Joël van der Weide

Personal information
- Born: 20 June 1999 (age 27) Best, Netherlands

Sport
- Country: Netherlands
- Sport: Taekwondo
- Event: Recognized Poomsae
- Club: Sportcentrum Tapia
- Coached by: Mieke Tapia

Achievements and titles
- World finals: 3rd place, bronze medalist(s)
- Regional finals: 1st place, gold medalist(s)
- Highest world ranking: 1 (2024-2026)

Medal record
Men's Taekwondo
Representing Netherlands
Senior
World Championships
| Bronze medal – third place | 2026 Chuncheon | Poomsae, m under 30 |
European Championships
| Gold medal – first place | 2019 Antalya | Poomsae, m under 30 |
| Gold medal – first place | 2021 Seixal | Poomsae, m under 30 |
| Gold medal – first place | 2023 Innsbruck | Poomsae, m under 30 |
| Silver medal – second place | 2025 Tallinn | Poomsae, m under 30 |
| Bronze medal – third place | 2017 Rhodes | Poomsae, m under 30 |
| Bronze medal – third place | 2023 Innsbruck | Poomsae, Pair under 30 |
World Beach Championships
| Silver medal – second place | 2018 Rhodes | Poomsae, f under 30 |
European Beach Championships
| Bronze medal – third place | 2019 Antalya | Poomsae, m under 30 |
Junior
European Championships
| Gold medal – first place | 2013 La Nucia | Poomsae, m under 14 |
| Gold medal – first place | 2015 Belgrade | Poomsae, m under 17 |
| Gold medal – first place | 2015 Belgrade | Poomsae, Pair under 17 |

= Joël van der Weide =

Dutch athlete (born 1999)

Joël van der Weide (born 20 June 1999, sometimes spelled as Joel van der Weide) is a Dutch taekwondo athlete and nine-time European Poomsae medalist.

== Taekwondo career ==

Joël van der Weide started practicing the Korean martial arts taekwondo at age six and started competing internationally at nine years old. He had at first tried out kyorugi (full-contact fighting), but then switched to poomsae.

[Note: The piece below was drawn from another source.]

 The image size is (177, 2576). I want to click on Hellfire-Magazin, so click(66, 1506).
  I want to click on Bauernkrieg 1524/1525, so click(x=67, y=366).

He participated in his first major tournament in 2013, the European Poomsae Championships in La Nucia, where he won gold in traditional poomsae in the cadets' category. At the European Championships in 2015 held in Belgrade, he became European Champion in the juniors' as well as the pairs' competitions, the latter alongside teammate Angel Crystal.

At the 2017 European Championships in Rhodes, he claimed a bronze medal at the men's senior poomsae competition. In 2018, he placed second at the men's poomsae competition at the World Beach Championships, also held in Rhodes. In 2019 and 2021, van der Weide became European Champion in the men's traditional poomsae competition at the European Championships in Antalya and Seixal, respectively.

In 2023 in Innsbruck, he won the European Championships in men's individual poomsae for the third time. Additionally, he claimed a bronze medal in the pairs' traditional poomsae competition alongside his younger sister Dewi van der Weide.

At the 2025 European Poomsae Championships in Tallinn, van der Weide won the silver medal in the men's individual under-30 recognized poomsae competition, finishing behind French athlete Pierre-Malo Tranchant.

== Personal life ==

Van der Weide completed a Professional Education and Training program in Sport and Exercise at Summa College in Eindhoven and achieved a Bachelor of Arts through the Higher Professional Education program in Sports Science at Fontys University of Applied Sciences. He works as a taekwondo and self-defense instructor as well as a motivational speaker. He is also a poomsae coach at his taekwondo club.